What Does Data Lake Mean?
A data lake is a centralized storage repository for large volumes of structured and unstructured data. A data lake has a flat architecture and uses object storage to store data.
Data lakes play an important role in helping data scientists visualize and analyze data from disparate data in their native formats. In data science, this is an especially important consideration when the scope of the data — and its uses — may not yet be fully known.
Although data lakes offer strong data access benefits, they require a management component to help users find the most relevant data, understand relationships and integrate heterogeneous data sources. Popular data lake platforms include:
- CoreLAKE — a commercial, off-the-shelf (COTS) data lake platform for healthcare organizations.
- Qubole — an open source data lake platform for machine learning and ad hoc analytics.
- Azure Data Lake — built on Hadoop YARN and optimized for the cloud.
- AWS Lake Formation — allows users to access a centralized data catalog that describes available data sets and their appropriate usage.
A data lake may also be referred to as a schema-agnostic or schema-less data repository.

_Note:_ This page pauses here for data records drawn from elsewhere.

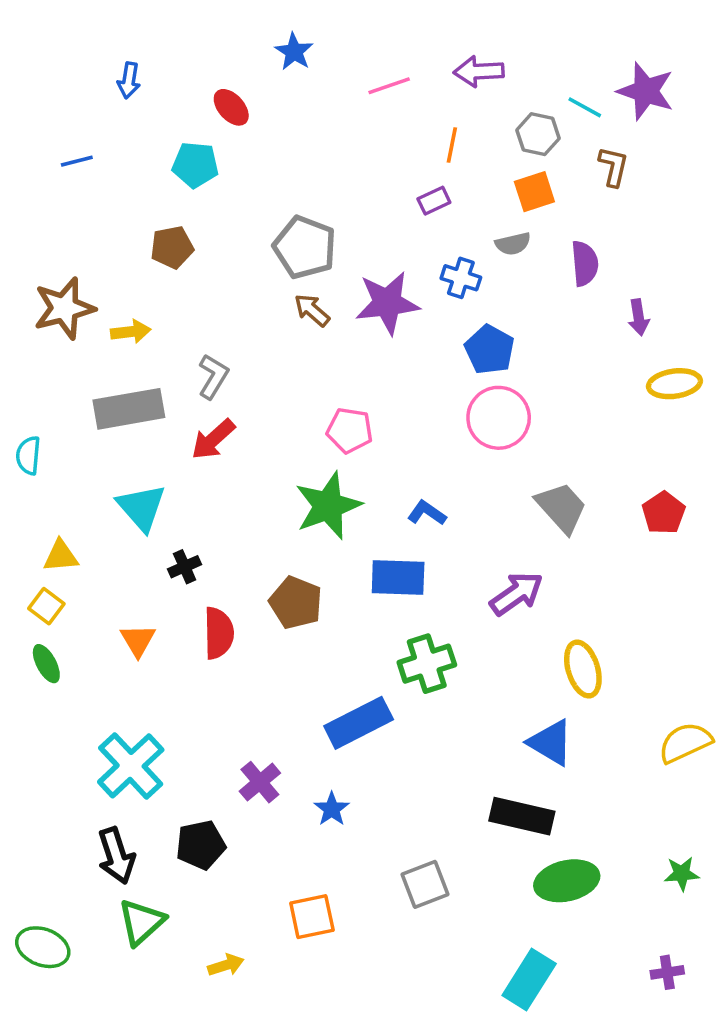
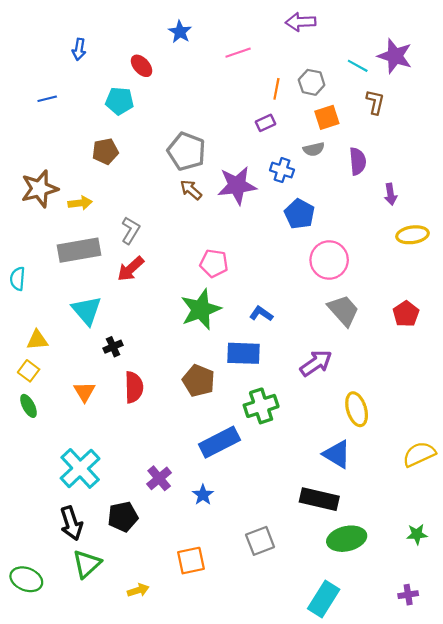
purple arrow: (479, 71) -> (301, 22), moved
gray hexagon: (538, 134) -> (312, 82), moved
pink circle: (499, 418) -> (329, 260), moved
brown pentagon: (296, 603) -> (199, 381), moved

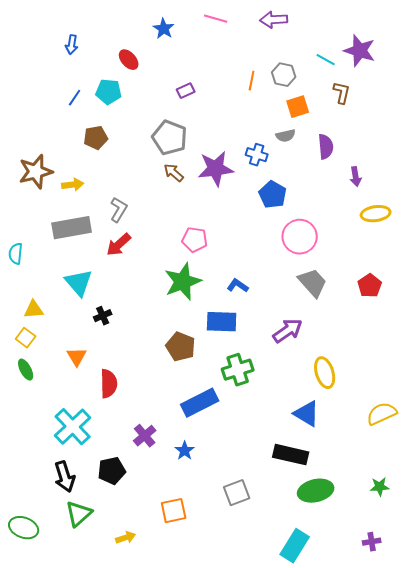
pink line: (238, 53) -> (216, 19), moved, turned 35
blue line: (47, 99) -> (75, 98), moved, turned -42
purple rectangle: (265, 123) -> (186, 91), moved
red semicircle: (134, 387) -> (109, 384), moved

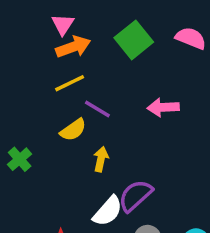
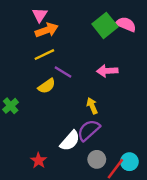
green square: (134, 40) -> (105, 25), moved
yellow arrow: (101, 159) -> (92, 106), moved, turned -35

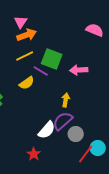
green square: (105, 25) -> (52, 59), moved, turned -30
yellow arrow: (92, 106) -> (66, 100), turned 32
gray circle: (97, 159) -> (76, 134), moved
red star: (39, 161) -> (34, 154), moved

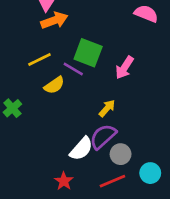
yellow line: (25, 56) -> (39, 60), moved
pink arrow: (79, 70) -> (125, 68), turned -54
yellow arrow: (66, 100) -> (107, 108), turned 32
red line: (86, 154) -> (112, 181), moved, turned 30

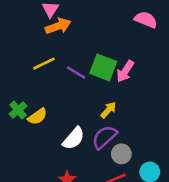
green square: (88, 53) -> (103, 67), moved
yellow semicircle: (54, 85) -> (37, 116), moved
white semicircle: (81, 149) -> (74, 138), moved

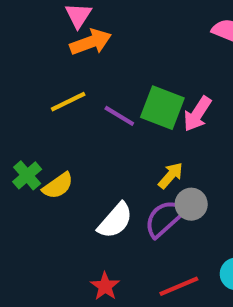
gray circle: (121, 154) -> (191, 204), moved

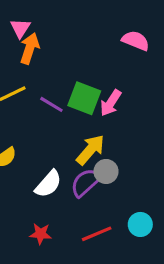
orange arrow: (91, 42) -> (30, 48), turned -52
yellow arrow: (171, 175) -> (90, 150), size x1.5
red star: (105, 286) -> (41, 234), turned -30

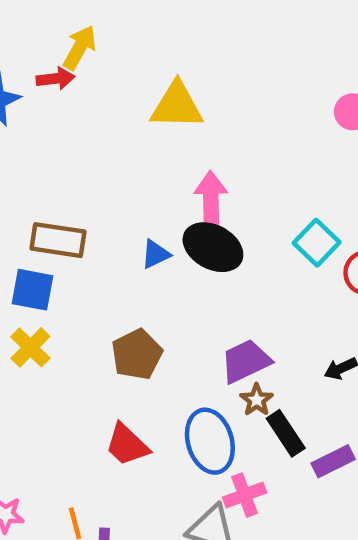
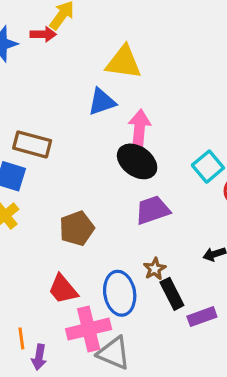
blue triangle: (156, 254) -> (102, 102), moved, size x1.4
purple trapezoid: (246, 361) -> (153, 210), moved
pink cross: (245, 495) -> (89, 329), moved, size x1.5

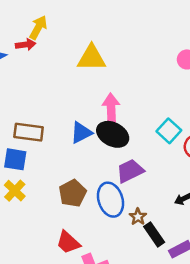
blue triangle: (102, 102) -> (81, 133), moved
blue ellipse: (120, 293) -> (111, 200), moved

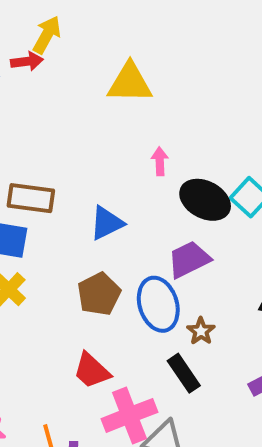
pink arrow: (111, 108) -> (160, 161), size x0.6
blue triangle: (81, 133) -> (107, 223), moved
black ellipse: (113, 134) -> (205, 200), moved
black rectangle: (154, 234) -> (184, 373), moved

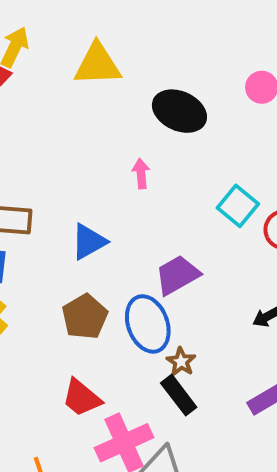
yellow triangle: (130, 83) -> (97, 64), moved
black ellipse: (205, 200) -> (179, 111), moved
brown star: (201, 331) -> (181, 362), moved

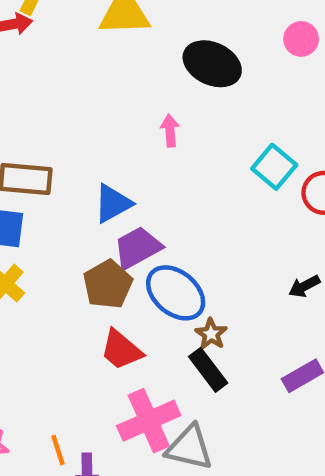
purple trapezoid: (177, 275) -> (137, 248), moved
blue ellipse: (148, 324) -> (176, 293), turned -30
red trapezoid: (82, 398) -> (121, 350), moved

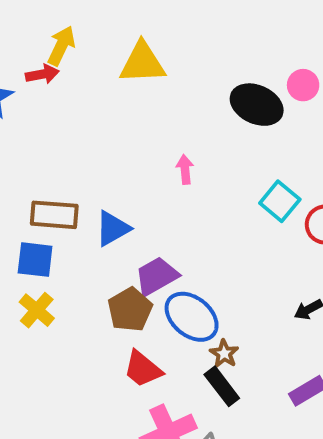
black ellipse: (212, 64) -> (257, 105), moved
blue triangle: (113, 203) -> (113, 228), moved

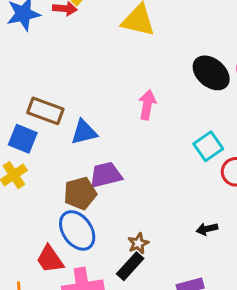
pink arrow: (185, 170) -> (147, 105), size x1.4
blue ellipse: (192, 317) -> (77, 230), moved
red trapezoid: (143, 369) -> (50, 259), moved
black rectangle: (222, 386) -> (130, 266), turned 64

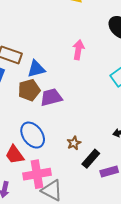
brown pentagon: (80, 193) -> (29, 90), moved
black rectangle: (130, 266) -> (91, 159), moved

Techopedia Explains Data Lake
The data lake architecture is a store-everything approach to big data. Data is not classified when it is stored in the repository and the value of the data is not clear at the outset. When the data is accessed, only then will it be classified and organized for analysis.
Data lakes were developed to promote the accessibility and reuse of data. Hadoop, an open-source framework for processing and analyzing big data, can be used to sift through the data in the repository.
Data Lake vs. Data Swamp
Getting business value out of a data lake has proved to be challenging for some companies because this type of "junk drawer" approach to storage can be difficult to govern.
In response, three emerging architectures seek to minimize the challenges of managing distributed data storage and querying different types of data schemas more effectively: data mesh, data fiber and data lakehouse.
Data mesh – distributes data ownership among teams who know the data and are able to manage it independently without centralized oversight.
Data fiber – standardizes data governance policies for cloud storage, on premises storage and edge devices.
Data lakehouse – combines the flexibility of a data lake with the benefits of a data warehouse in one storage layer.